MindSearch {CJK}UTF8gbsn思·索: Mimicking Human Minds Elicits Deep AI Searcher
🌈 Abstract
The article introduces MindSearch, a novel LLM-based multi-agent framework for complex web information-seeking and integration tasks. It aims to leverage the strengths of both search engines and LLMs by:
- Modeling the problem-solving process as an iterative graph construction, where the WebPlanner decomposes the user query into atomic sub-questions and progressively extends the graph based on the search results from WebSearcher.
- Employing a hierarchical retrieval process in WebSearcher to efficiently extract valuable data from massive web pages for LLMs.
- Distributing the reasoning and retrieval process to specialized agents, reducing the load on each single agent and enabling robust handling of long contexts.
The experiments demonstrate that MindSearch significantly outperforms baseline approaches in both closed-set and open-set question answering tasks, and its responses are preferred by human evaluators over existing applications like ChatGPT-Web and Perplexity.ai.
🙋 Q&A
[01] WebPlanner: Planning via Graph Construction
1. How does the WebPlanner model the problem-solving process? The WebPlanner models the problem-solving process as a directed acyclic graph (DAG), where each node represents an independent web search, and the edges indicate the reasoning topological relationships between the nodes. This graph formalism captures the complexity of finding the optimal execution path.
2. How does the WebPlanner leverage the LLM's code generation ability? The WebPlanner explicitly prompts the LLM to interact with the graph through code writing. It predefined atomic code functions to add nodes or edges to the graph, and the LLM outputs thoughts and new code for reasoning on the mind graph, which is then executed with a Python interpreter.
3. What are the benefits of the "code as planning" process in the WebPlanner? The "code as planning" process enables the LLM to fully leverage its superior code generation ability, benefiting control and data flow in long-context scenarios and leading to better performance in solving complex problems.
[02] WebSearcher: Web Browsing with Hierarchical Retrieval
1. What is the key strategy employed by the WebSearcher? The WebSearcher uses a straightforward coarse-to-fine selection strategy. It initially generates several similar queries based on the assigned questions from the WebPlanner to broaden the search content, then selects the most valuable pages for detailed reading.
2. How does the hierarchical retrieval approach help the WebSearcher? The hierarchical retrieval approach significantly reduces the difficulty of navigating massive web pages and allows the WebSearcher to efficiently extract highly relevant information with in-depth details.
3. How does the multi-agent design of MindSearch benefit the context management?
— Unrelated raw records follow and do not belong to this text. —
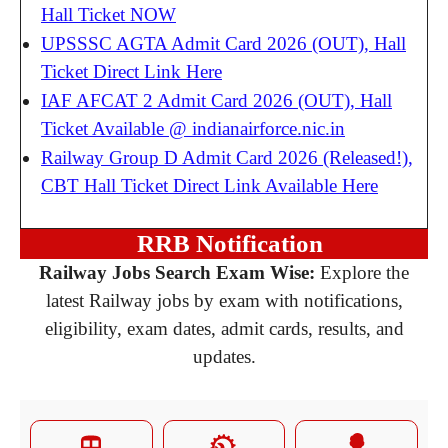
Hall Ticket NOW
UPSSSC AGTA Admit Card 2026 (OUT), Hall
Ticket Direct Link Here
IAF AFCAT 2 Admit Card 2026 (OUT), Hall
Ticket Available @ indianairforce.nic.in
Railway Group D Admit Card 2026 (Released!),
CBT Hall Ticket Direct Link Available Here
RRB Notification
Railway Jobs Search Exam Wise:
Explore the
latest Railway jobs by exam with notifications,
eligibility, exam dates, admit cards, results, and
updates.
The multi-agent design of MindSearch greatly reduces the context computation during the whole process, as the WebPlanner and WebSearcher can focus on their respective tasks without being distracted by the over-length web search results or other contents.
[03] Experiments
1. What are the two primary categories of Question Answering (QA) tasks used to evaluate MindSearch? The two primary categories of QA tasks used to evaluate MindSearch are closed-set QA and open-set QA.
2. How did MindSearch perform in the open-set QA evaluation? In the open-set QA evaluation, MindSearch demonstrated significant improvement in the depth and breadth of the model responses compared to other models like Perplexity.ai and ChatGPT-Web. However, MindSearch did not yield better performance in terms of facticity.
3. How did MindSearch perform in the closed-set QA evaluation? In the closed-set QA evaluation, MindSearch significantly outperformed its vanilla baselines (LLM without search engines and ReAct Search) by a large margin, validating the effectiveness of the proposed method. These advantages were amplified when transferring from closed-sourced LLMs to open-sourced LLMs.